Entries shown →
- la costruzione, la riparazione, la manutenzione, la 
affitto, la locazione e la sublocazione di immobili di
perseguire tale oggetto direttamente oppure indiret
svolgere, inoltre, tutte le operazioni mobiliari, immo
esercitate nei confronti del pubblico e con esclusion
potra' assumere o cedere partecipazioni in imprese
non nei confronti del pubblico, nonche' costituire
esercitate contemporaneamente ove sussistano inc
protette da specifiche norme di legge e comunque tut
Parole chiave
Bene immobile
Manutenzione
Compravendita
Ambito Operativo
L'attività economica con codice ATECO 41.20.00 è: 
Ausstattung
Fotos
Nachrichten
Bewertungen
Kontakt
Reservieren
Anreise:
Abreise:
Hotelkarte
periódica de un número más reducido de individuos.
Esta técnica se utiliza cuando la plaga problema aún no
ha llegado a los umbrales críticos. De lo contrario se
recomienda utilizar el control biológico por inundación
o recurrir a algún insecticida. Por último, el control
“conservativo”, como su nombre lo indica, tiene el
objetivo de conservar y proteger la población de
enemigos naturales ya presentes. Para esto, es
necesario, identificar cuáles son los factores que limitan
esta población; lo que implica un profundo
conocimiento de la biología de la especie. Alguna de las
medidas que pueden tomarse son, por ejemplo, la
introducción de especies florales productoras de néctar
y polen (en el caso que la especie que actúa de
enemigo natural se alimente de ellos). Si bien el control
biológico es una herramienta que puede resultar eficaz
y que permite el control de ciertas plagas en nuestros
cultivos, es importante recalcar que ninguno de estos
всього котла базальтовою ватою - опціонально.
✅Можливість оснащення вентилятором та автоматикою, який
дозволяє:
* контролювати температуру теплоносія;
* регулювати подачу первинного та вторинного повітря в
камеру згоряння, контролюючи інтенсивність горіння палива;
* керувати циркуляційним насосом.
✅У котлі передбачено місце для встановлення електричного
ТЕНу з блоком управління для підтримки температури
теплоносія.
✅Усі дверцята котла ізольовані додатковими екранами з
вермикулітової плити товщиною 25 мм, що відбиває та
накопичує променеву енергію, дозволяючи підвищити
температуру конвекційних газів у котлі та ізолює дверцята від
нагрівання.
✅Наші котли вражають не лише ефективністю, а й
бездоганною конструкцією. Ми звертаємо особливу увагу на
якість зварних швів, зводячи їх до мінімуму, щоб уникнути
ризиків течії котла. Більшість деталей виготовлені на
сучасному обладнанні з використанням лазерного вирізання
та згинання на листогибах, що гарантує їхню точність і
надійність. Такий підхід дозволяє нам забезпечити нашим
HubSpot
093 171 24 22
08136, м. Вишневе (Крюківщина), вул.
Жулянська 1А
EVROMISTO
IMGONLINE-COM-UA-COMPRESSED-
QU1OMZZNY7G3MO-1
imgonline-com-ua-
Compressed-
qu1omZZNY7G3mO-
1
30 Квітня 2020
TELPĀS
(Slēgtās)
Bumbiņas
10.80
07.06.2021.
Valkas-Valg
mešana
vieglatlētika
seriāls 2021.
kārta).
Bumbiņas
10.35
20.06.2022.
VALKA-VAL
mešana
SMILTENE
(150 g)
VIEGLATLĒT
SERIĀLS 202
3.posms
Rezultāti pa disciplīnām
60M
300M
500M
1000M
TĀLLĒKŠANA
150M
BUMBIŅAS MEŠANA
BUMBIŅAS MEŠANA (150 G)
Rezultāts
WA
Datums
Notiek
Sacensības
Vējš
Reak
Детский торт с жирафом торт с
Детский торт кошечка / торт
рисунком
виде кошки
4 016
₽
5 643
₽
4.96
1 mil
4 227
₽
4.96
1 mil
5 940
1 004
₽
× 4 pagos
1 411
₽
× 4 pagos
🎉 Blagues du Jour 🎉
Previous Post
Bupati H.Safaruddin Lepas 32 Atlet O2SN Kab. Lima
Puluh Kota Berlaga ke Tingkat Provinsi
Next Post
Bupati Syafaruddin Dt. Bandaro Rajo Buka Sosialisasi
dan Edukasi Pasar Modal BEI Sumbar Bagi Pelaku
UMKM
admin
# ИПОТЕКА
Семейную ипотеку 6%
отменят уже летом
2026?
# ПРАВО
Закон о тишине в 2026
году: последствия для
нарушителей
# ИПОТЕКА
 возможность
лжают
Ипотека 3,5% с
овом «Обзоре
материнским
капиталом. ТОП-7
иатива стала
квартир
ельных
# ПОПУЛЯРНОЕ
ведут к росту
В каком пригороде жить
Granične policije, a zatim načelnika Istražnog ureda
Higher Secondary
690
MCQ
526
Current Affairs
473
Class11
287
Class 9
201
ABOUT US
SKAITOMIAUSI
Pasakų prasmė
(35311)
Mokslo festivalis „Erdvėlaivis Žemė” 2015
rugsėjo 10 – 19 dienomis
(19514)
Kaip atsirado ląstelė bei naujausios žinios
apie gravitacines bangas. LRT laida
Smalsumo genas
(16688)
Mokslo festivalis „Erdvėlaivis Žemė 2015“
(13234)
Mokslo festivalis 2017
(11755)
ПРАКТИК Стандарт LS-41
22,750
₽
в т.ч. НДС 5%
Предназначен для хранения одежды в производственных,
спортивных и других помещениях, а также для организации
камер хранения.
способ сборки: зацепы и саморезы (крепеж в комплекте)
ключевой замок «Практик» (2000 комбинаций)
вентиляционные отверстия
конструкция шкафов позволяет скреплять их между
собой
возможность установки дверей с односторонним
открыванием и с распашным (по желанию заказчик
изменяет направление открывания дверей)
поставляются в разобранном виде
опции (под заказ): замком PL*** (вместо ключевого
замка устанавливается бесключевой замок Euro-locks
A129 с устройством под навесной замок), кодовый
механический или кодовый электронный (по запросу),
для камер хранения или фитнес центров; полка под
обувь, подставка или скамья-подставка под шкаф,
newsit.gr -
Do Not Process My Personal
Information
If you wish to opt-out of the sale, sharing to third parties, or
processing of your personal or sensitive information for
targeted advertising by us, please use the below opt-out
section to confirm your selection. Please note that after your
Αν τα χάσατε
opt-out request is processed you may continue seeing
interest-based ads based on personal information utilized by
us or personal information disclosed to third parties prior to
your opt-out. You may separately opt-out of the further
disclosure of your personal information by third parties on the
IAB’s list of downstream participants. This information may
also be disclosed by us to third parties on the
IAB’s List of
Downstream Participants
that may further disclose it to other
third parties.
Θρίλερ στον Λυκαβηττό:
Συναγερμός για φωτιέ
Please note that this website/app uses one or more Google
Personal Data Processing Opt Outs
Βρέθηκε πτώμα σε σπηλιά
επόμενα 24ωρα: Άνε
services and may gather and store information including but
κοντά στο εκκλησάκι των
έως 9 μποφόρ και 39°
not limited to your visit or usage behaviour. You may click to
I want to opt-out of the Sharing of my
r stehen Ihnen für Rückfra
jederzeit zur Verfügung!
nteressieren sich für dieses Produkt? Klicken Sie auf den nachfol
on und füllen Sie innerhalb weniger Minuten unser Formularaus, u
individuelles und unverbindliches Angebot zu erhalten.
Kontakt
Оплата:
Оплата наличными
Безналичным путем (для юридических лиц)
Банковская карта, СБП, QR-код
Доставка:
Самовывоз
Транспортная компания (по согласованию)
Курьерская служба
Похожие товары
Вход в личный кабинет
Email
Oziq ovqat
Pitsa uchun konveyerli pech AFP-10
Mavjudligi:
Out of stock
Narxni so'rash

Exercise description → Your answer should be the whole listing above, repeated exactly as it appears.

Completed exercise →
- la costruzione, la riparazione, la manutenzione, la 
affitto, la locazione e la sublocazione di immobili di
perseguire tale oggetto direttamente oppure indiret
svolgere, inoltre, tutte le operazioni mobiliari, immo
esercitate nei confronti del pubblico e con esclusion
potra' assumere o cedere partecipazioni in imprese
non nei confronti del pubblico, nonche' costituire
esercitate contemporaneamente ove sussistano inc
protette da specifiche norme di legge e comunque tut
Parole chiave
Bene immobile
Manutenzione
Compravendita
Ambito Operativo
L'attività economica con codice ATECO 41.20.00 è: 
Ausstattung
Fotos
Nachrichten
Bewertungen
Kontakt
Reservieren
Anreise:
Abreise:
Hotelkarte
periódica de un número más reducido de individuos.
Esta técnica se utiliza cuando la plaga problema aún no
ha llegado a los umbrales críticos. De lo contrario se
recomienda utilizar el control biológico por inundación
o recurrir a algún insecticida. Por último, el control
“conservativo”, como su nombre lo indica, tiene el
objetivo de conservar y proteger la población de
enemigos naturales ya presentes. Para esto, es
necesario, identificar cuáles son los factores que limitan
esta población; lo que implica un profundo
conocimiento de la biología de la especie. Alguna de las
medidas que pueden tomarse son, por ejemplo, la
introducción de especies florales productoras de néctar
y polen (en el caso que la especie que actúa de
enemigo natural se alimente de ellos). Si bien el control
biológico es una herramienta que puede resultar eficaz
y que permite el control de ciertas plagas en nuestros
cultivos, es importante recalcar que ninguno de estos
всього котла базальтовою ватою - опціонально.
✅Можливість оснащення вентилятором та автоматикою, який
дозволяє:
* контролювати температуру теплоносія;
* регулювати подачу первинного та вторинного повітря в
камеру згоряння, контролюючи інтенсивність горіння палива;
* керувати циркуляційним насосом.
✅У котлі передбачено місце для встановлення електричного
ТЕНу з блоком управління для підтримки температури
теплоносія.
✅Усі дверцята котла ізольовані додатковими екранами з
вермикулітової плити товщиною 25 мм, що відбиває та
накопичує променеву енергію, дозволяючи підвищити
температуру конвекційних газів у котлі та ізолює дверцята від
нагрівання.
✅Наші котли вражають не лише ефективністю, а й
бездоганною конструкцією. Ми звертаємо особливу увагу на
якість зварних швів, зводячи їх до мінімуму, щоб уникнути
ризиків течії котла. Більшість деталей виготовлені на
сучасному обладнанні з використанням лазерного вирізання
та згинання на листогибах, що гарантує їхню точність і
надійність. Такий підхід дозволяє нам забезпечити нашим
HubSpot
093 171 24 22
08136, м. Вишневе (Крюківщина), вул.
Жулянська 1А
EVROMISTO
IMGONLINE-COM-UA-COMPRESSED-
QU1OMZZNY7G3MO-1
imgonline-com-ua-
Compressed-
qu1omZZNY7G3mO-
1
30 Квітня 2020
TELPĀS
(Slēgtās)
Bumbiņas
10.80
07.06.2021.
Valkas-Valg
mešana
vieglatlētika
seriāls 2021.
kārta).
Bumbiņas
10.35
20.06.2022.
VALKA-VAL
mešana
SMILTENE
(150 g)
VIEGLATLĒT
SERIĀLS 202
3.posms
Rezultāti pa disciplīnām
60M
300M
500M
1000M
TĀLLĒKŠANA
150M
BUMBIŅAS MEŠANA
BUMBIŅAS MEŠANA (150 G)
Rezultāts
WA
Datums
Notiek
Sacensības
Vējš
Reak
Детский торт с жирафом торт с
Детский торт кошечка / торт
рисунком
виде кошки
4 016
₽
5 643
₽
4.96
1 mil
4 227
₽
4.96
1 mil
5 940
1 004
₽
× 4 pagos
1 411
₽
× 4 pagos
🎉 Blagues du Jour 🎉
Previous Post
Bupati H.Safaruddin Lepas 32 Atlet O2SN Kab. Lima
Puluh Kota Berlaga ke Tingkat Provinsi
Next Post
Bupati Syafaruddin Dt. Bandaro Rajo Buka Sosialisasi
dan Edukasi Pasar Modal BEI Sumbar Bagi Pelaku
UMKM
admin
# ИПОТЕКА
Семейную ипотеку 6%
отменят уже летом
2026?
# ПРАВО
Закон о тишине в 2026
году: последствия для
нарушителей
# ИПОТЕКА
 возможность
лжают
Ипотека 3,5% с
овом «Обзоре
материнским
капиталом. ТОП-7
иатива стала
квартир
ельных
# ПОПУЛЯРНОЕ
ведут к росту
В каком пригороде жить
Granične policije, a zatim načelnika Istražnog ureda
Higher Secondary
690
MCQ
526
Current Affairs
473
Class11
287
Class 9
201
ABOUT US
SKAITOMIAUSI
Pasakų prasmė
(35311)
Mokslo festivalis „Erdvėlaivis Žemė” 2015
rugsėjo 10 – 19 dienomis
(19514)
Kaip atsirado ląstelė bei naujausios žinios
apie gravitacines bangas. LRT laida
Smalsumo genas
(16688)
Mokslo festivalis „Erdvėlaivis Žemė 2015“
(13234)
Mokslo festivalis 2017
(11755)
ПРАКТИК Стандарт LS-41
22,750
₽
в т.ч. НДС 5%
Предназначен для хранения одежды в производственных,
спортивных и других помещениях, а также для организации
камер хранения.
способ сборки: зацепы и саморезы (крепеж в комплекте)
ключевой замок «Практик» (2000 комбинаций)
вентиляционные отверстия
конструкция шкафов позволяет скреплять их между
собой
возможность установки дверей с односторонним
открыванием и с распашным (по желанию заказчик
изменяет направление открывания дверей)
поставляются в разобранном виде
опции (под заказ): замком PL*** (вместо ключевого
замка устанавливается бесключевой замок Euro-locks
A129 с устройством под навесной замок), кодовый
механический или кодовый электронный (по запросу),
для камер хранения или фитнес центров; полка под
обувь, подставка или скамья-подставка под шкаф,
newsit.gr -
Do Not Process My Personal
Information
If you wish to opt-out of the sale, sharing to third parties, or
processing of your personal or sensitive information for
targeted advertising by us, please use the below opt-out
section to confirm your selection. Please note that after your
Αν τα χάσατε
opt-out request is processed you may continue seeing
interest-based ads based on personal information utilized by
us or personal information disclosed to third parties prior to
your opt-out. You may separately opt-out of the further
disclosure of your personal information by third parties on the
IAB’s list of downstream participants. This information may
also be disclosed by us to third parties on the
IAB’s List of
Downstream Participants
that may further disclose it to other
third parties.
Θρίλερ στον Λυκαβηττό:
Συναγερμός για φωτιέ
Please note that this website/app uses one or more Google
Personal Data Processing Opt Outs
Βρέθηκε πτώμα σε σπηλιά
επόμενα 24ωρα: Άνε
services and may gather and store information including but
κοντά στο εκκλησάκι των
έως 9 μποφόρ και 39°
not limited to your visit or usage behaviour. You may click to
I want to opt-out of the Sharing of my
r stehen Ihnen für Rückfra
jederzeit zur Verfügung!
nteressieren sich für dieses Produkt? Klicken Sie auf den nachfol
on und füllen Sie innerhalb weniger Minuten unser Formularaus, u
individuelles und unverbindliches Angebot zu erhalten.
Kontakt
Оплата:
Оплата наличными
Безналичным путем (для юридических лиц)
Банковская карта, СБП, QR-код
Доставка:
Самовывоз
Транспортная компания (по согласованию)
Курьерская служба
Похожие товары
Вход в личный кабинет
Email
Oziq ovqat
Pitsa uchun konveyerli pech AFP-10
Mavjudligi:
Out of stock
Narxni so'rash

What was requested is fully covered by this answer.